Venture capital firms have emerged from behind private equity's shadow to take a starring role in the year's best performing US initial public offerings. In a top-ten list, measured by first day IPO performance, about half of the deals were brought to market by venture capitalists, according to data tracker Dealogic.
"Venture capital firms, responsible for the best deals over the years, have been crowded out by private equity," said Scott Sweet, managing partner of research firm IPOboutique.com, but leveraged buyouts are no longer grabbing as many IPO headlines. "People are no longer willing to pay for debt-ridden companies," said Sweet, of the deals that have floundered as credit markets have tightened.
Venture capital firms, like their LBO counterparts, make investments in companies in hopes of a sizeable return when it comes time to cash out, but without the heavy debt component. Through the first nine months of the year, more than $20 billion had been raised by venture capital funds, according to the National Venture Capital Association (NVCA).
That pales in comparison to the laden coffers of private equity firms, with Blackstone Group raising about $21 billion for a single fund earlier this year, but Sweet said venture capital's style of smaller investments in growth companies was proving a resilient one.
The average value of a venture-capital sponsored IPO was about $132 million, according to third-quarter figures from NVCA. Among the handful of venture capitalist firms backing this year's top 10 IPOs is Westport, Connecticut-based Oak Investment Partners LP.
Oak sponsored Athenahealth Inc, a Web-based provider of services to doctors offices, rose 97 percent in its September 19 market debut, making it the best first-day performance of any IPO so far this year.
On Friday, Athenahealth closed at $42.80 per share, or about 140 percent higher than its $18 offering price. Oak Investment also sponsored Ulta Salon Cosmetics and Fragrance Inc, a Romeoville, Illinois-based retailer, which gained about 66 percent in its October 24 debut, and is now trading about 43 percent higher. Ulta placed as the tenth best IPO performer of the 199 US IPOs year to date.
Venture capital firms ABS Capital Partners and Camden Partners Holdings LLC sponsored American Public Education, an online education provider for the military and public sector, which rose about 80 percent in its debut earlier this month.
And Constant Contact, a provider of Web-based e-mail marketing software, rose 75 percent when it listed its shares on Nasdaq in October, sponsored by Morgan Stanley's Morgan Stanley Venture Partners. Three of the four are technology-based companies, typical of venture capital investments and in keeping with the tech-heavy makeup of this year's offerings.
Oak Investment, which has an office in Palo Alto, California, counts about 150 technology-based companies in its investment portfolio. In comparison the firm, which has total investments of about $8.5 billion, lists 14 retail and restaurant investments, 10 in its health science company portfolio.
"Tech deals really emerged as the leading IPOs," said IPOboutique's Sweet.
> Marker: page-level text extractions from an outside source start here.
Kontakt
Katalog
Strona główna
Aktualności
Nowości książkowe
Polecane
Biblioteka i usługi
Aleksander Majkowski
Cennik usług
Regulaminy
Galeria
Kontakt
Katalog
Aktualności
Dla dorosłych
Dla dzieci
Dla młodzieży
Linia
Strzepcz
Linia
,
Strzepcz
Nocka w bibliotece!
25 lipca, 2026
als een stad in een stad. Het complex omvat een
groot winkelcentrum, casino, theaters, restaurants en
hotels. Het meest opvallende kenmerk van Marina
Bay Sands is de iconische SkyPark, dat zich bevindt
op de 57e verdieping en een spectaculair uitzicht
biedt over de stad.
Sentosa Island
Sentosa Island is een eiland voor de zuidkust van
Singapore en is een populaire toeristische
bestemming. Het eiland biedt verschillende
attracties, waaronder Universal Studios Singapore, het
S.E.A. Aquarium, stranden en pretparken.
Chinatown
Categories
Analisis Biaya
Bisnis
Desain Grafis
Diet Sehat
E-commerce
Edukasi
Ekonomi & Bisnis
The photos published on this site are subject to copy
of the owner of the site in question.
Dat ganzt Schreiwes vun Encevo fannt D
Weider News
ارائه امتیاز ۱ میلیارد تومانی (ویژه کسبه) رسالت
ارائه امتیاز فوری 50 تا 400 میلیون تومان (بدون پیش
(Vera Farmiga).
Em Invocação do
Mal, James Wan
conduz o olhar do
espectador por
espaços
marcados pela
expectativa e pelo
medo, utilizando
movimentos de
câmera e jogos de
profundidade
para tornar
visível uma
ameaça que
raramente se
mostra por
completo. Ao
Dealogic listed a dozen tech deals through the first nine months of the year, making it the most active sector, followed by 9 new issues by financial services firms.
But tech deals only fly in the current market if they are a "growth story", and near break-even or already profitable, said Sweet, in contrast to the hundreds of unprofitable tech firms that flooded the IPO market in the late 1990s.